Compared with in the reference group, the risk of all-cause mortality was significantly increased in those with metabolic syndrome clusters of:

Elevated blood pressure and 2 or 3 other components, but without elevated fasting glucose (HR 1.75; 95% CI 1.16-2.64)

Elevated fasting glucose and blood pressure with 1 or 2 other components (HR 1.46; 95% CI 0.96-2.32)

Both fasting glucose and blood pressure elevated (HR 1.76; 95% CI 1.40-2.22)

On average, participants with metabolic syndrome slept half an hour less than those without metabolic syndrome, and objective short sleep duration was associated with all 5 cardiometabolic components (P<0.05).

Limitations of the study, the researchers said, included the observational nature, as well as the use of only 1 day of sleep lab results and the small number of minority patients.

Fernandez-Mendoza noted that while there are well-established behavioral and pharmacological approaches to effectively treat sleep disorders, this study indicated that future clinical trials should examine whether targeting sleep in parallel with decreasing blood pressure and glucose levels would further improve the prognosis of people with metabolic syndrome.

“In other words, whether they get better and are less likely to develop complications, that would ultimately lead to early death. Sleep in the context of metabolic syndrome should be seen as an added and modifiable risk factor,” he explained.

Troxel agreed about the need for future studies, and said they should “look beyond sleep duration and consider other sleep disturbances, such as poor sleep quality or insomnia as effect modifiers of metabolic syndrome on mortality risk.”
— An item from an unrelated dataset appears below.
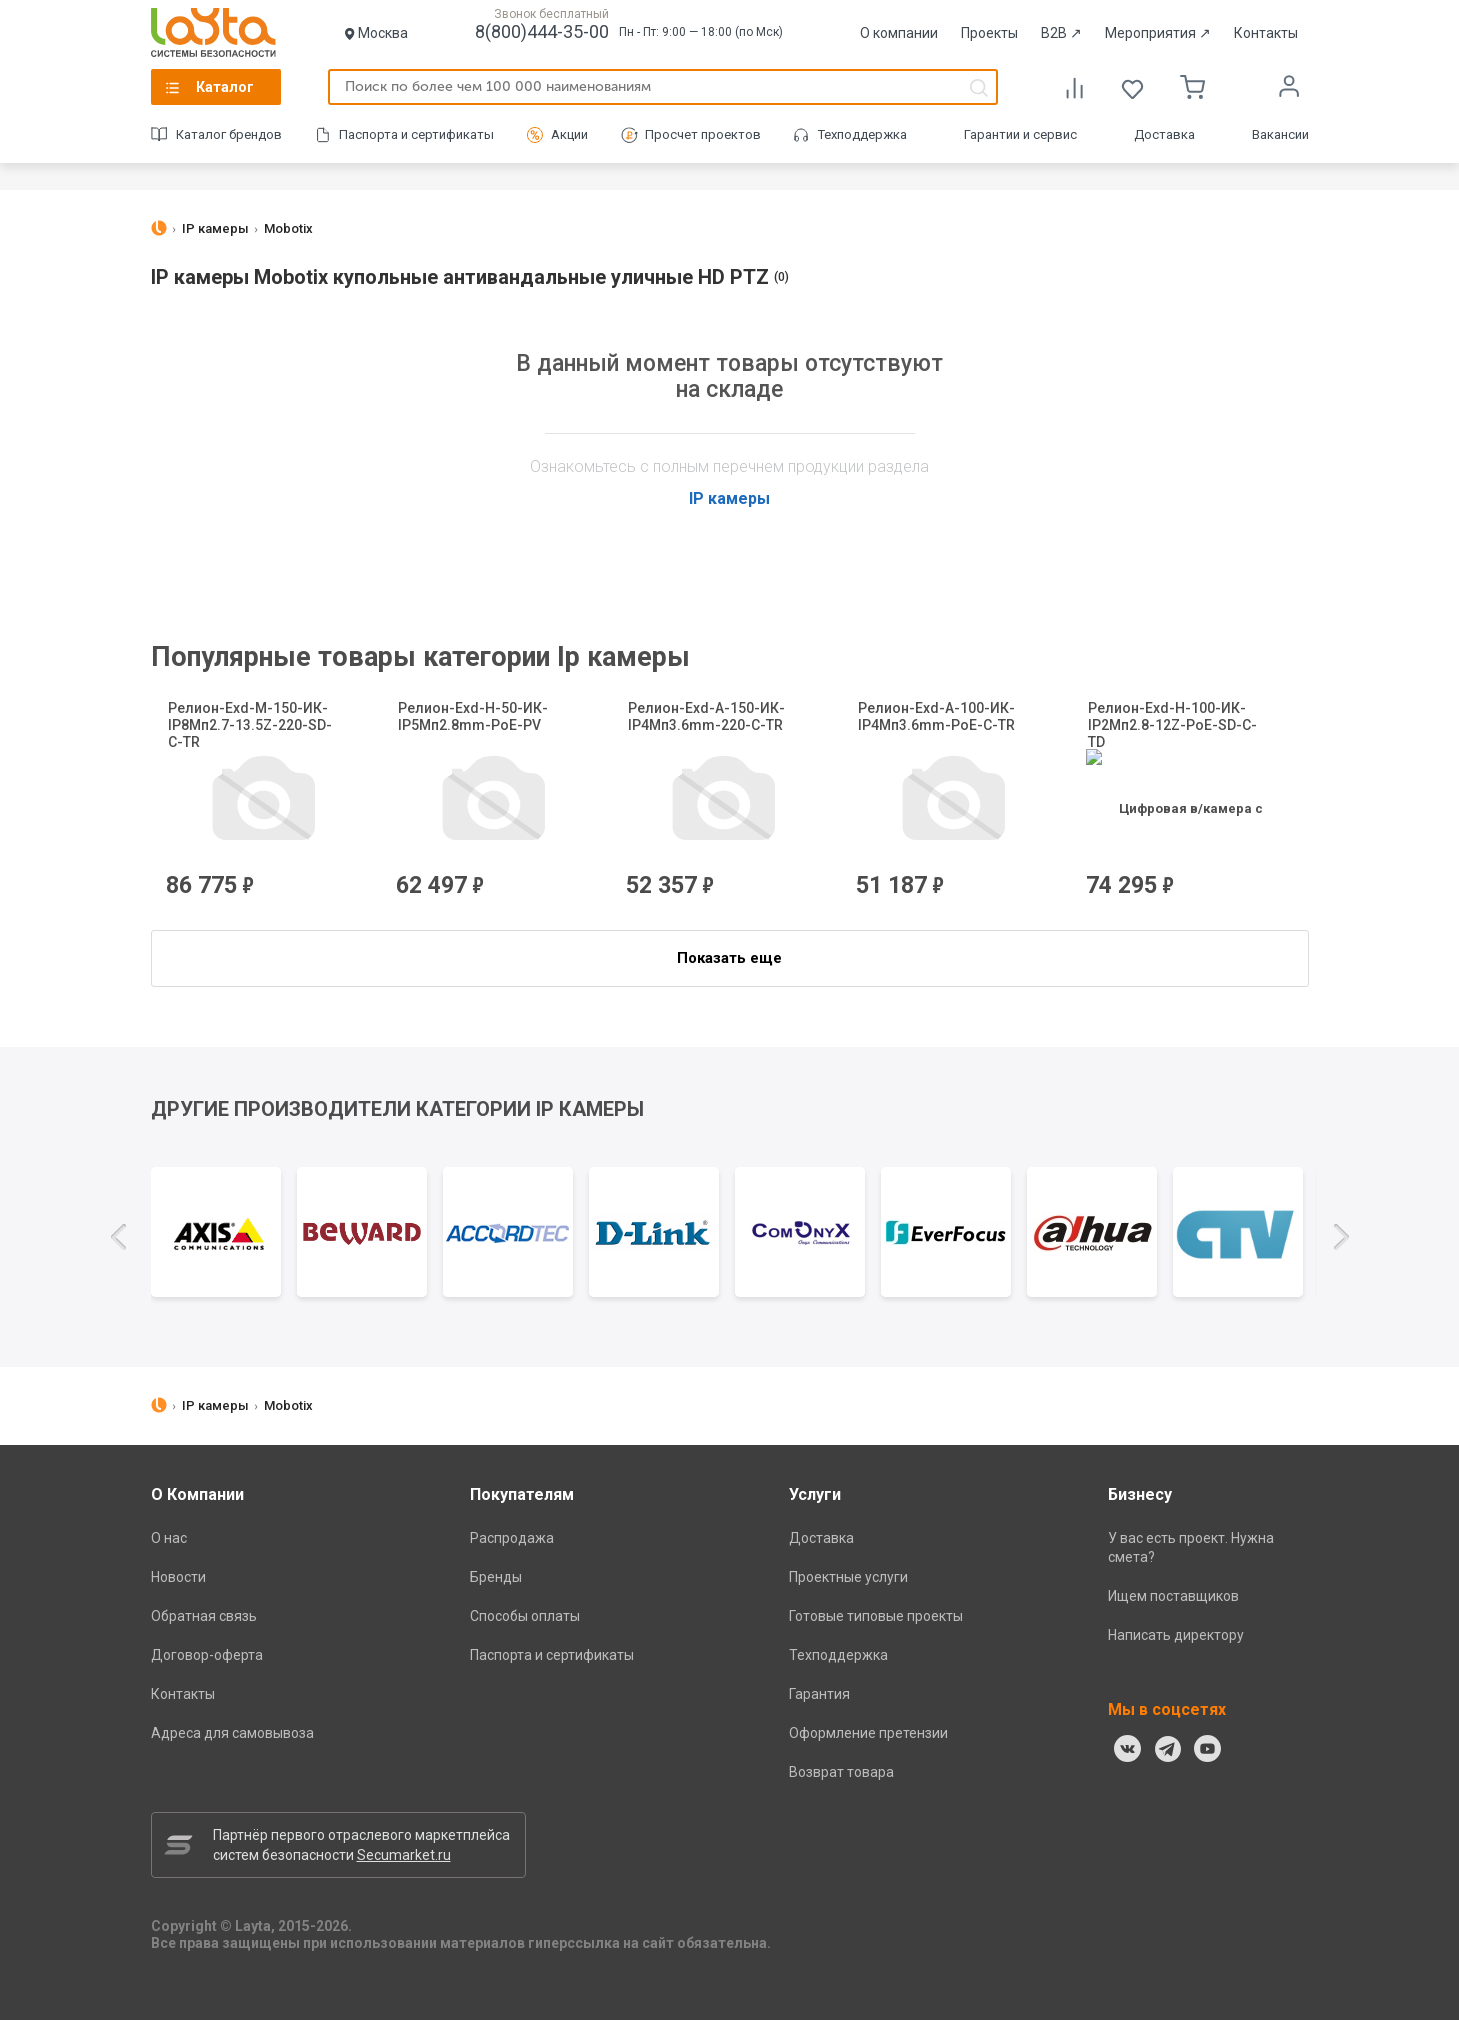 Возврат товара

The study was supported by the American Heart Association and the National Institutes of Health.

The authors noted having no disclosures to report.

last updated 05.26.2017

Primary Source: Journal of the American Heart Association

Fernandez-Mendoza J, et al. “Impact of the metabolic syndrome on mortality is modified by objective short sleep duration.” J Am Heart Assoc. 2017; DOI: 10.1161/JAHA. 117.005479.